** DATA EXCERPTS **
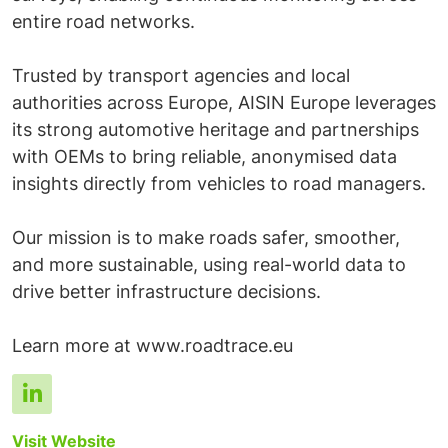
entire road networks.
Trusted by transport agencies and local
authorities across Europe, AISIN Europe leverages
its strong automotive heritage and partnerships
with OEMs to bring reliable, anonymised data
insights directly from vehicles to road managers.
Our mission is to make roads safer, smoother,
and more sustainable, using real-world data to
drive better infrastructure decisions.
Visit Website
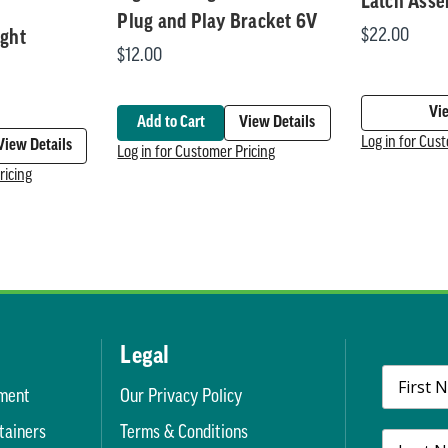
Latch Ass
Plug and Play Bracket 6V
$22.00
ight
$12.00
Vi
Add to Cart
View Details
Log in for Cus
View Details
Log in for Customer Pricing
ricing
Legal
ment
Our Privacy Policy
tainers
Terms & Conditions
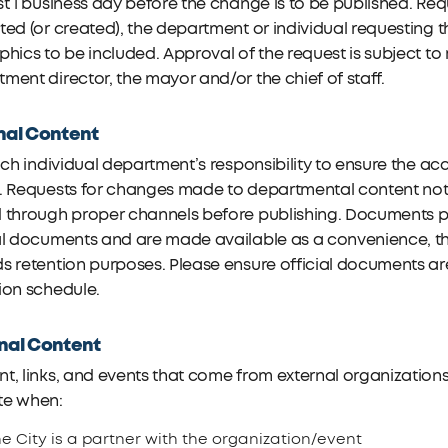
st 1 business day before the change is to be published. Re
ted (or created), the department or individual requestin
phics to be included. Approval of the request is subject t
ment director, the mayor and/or the chief of staff.
nal Content
each individual department’s responsibility to ensure the 
e. Requests for changes made to departmental content not
 through proper channels before publishing. Documents po
al documents and are made available as a convenience, the
s retention purposes. Please ensure official documents ar
ion schedule.
nal Content
t, links, and events that come from external organizations 
te when:
e City is a partner with the organization/event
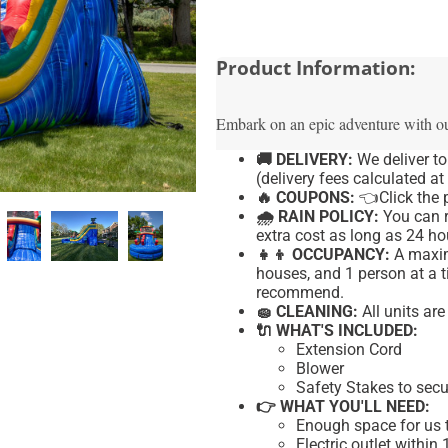
Product Information:
Embark on an epic adventure with o
🚚 DELIVERY:
We deliver t
(delivery fees calculated at
🔥 COUPONS:
👈Click
the p
🌧 RAIN POLICY:
You can r
extra cost as long as 24 hou
👧👦 OCCUPANCY:
A maxim
houses, and 1 person at a t
recommend.
🧽 CLEANING:
All units ar
🔌 WHAT'S INCLUDED:
Extension Cord
Blower
Safety Stakes to secu
👉 WHAT YOU'LL NEED:
Enough space for us t
Electric outlet within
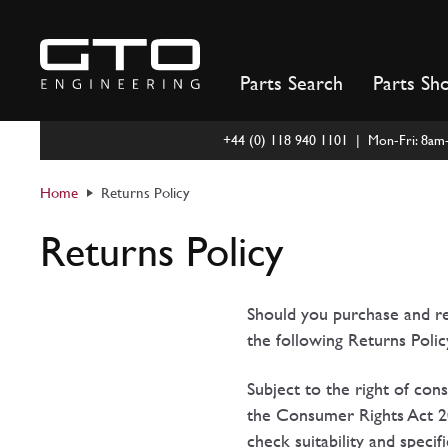
Skip
to
content
Parts Search
Parts Sh
+44 (0) 118 940 1101 | Mon-Fri: 8a
Home
Returns Policy
Returns Policy
Should you purchase and re
the following Returns Polic
Subject to the right of co
the Consumer Rights Act 20
check suitability and speci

** WHAT YOU WILL DO **
Lines that contain "individual" are to be copied from the records above.

** SOLUTION TO THIS TASK **
ted (or created), the department or individual requestin
each individual department’s responsibility to ensure the 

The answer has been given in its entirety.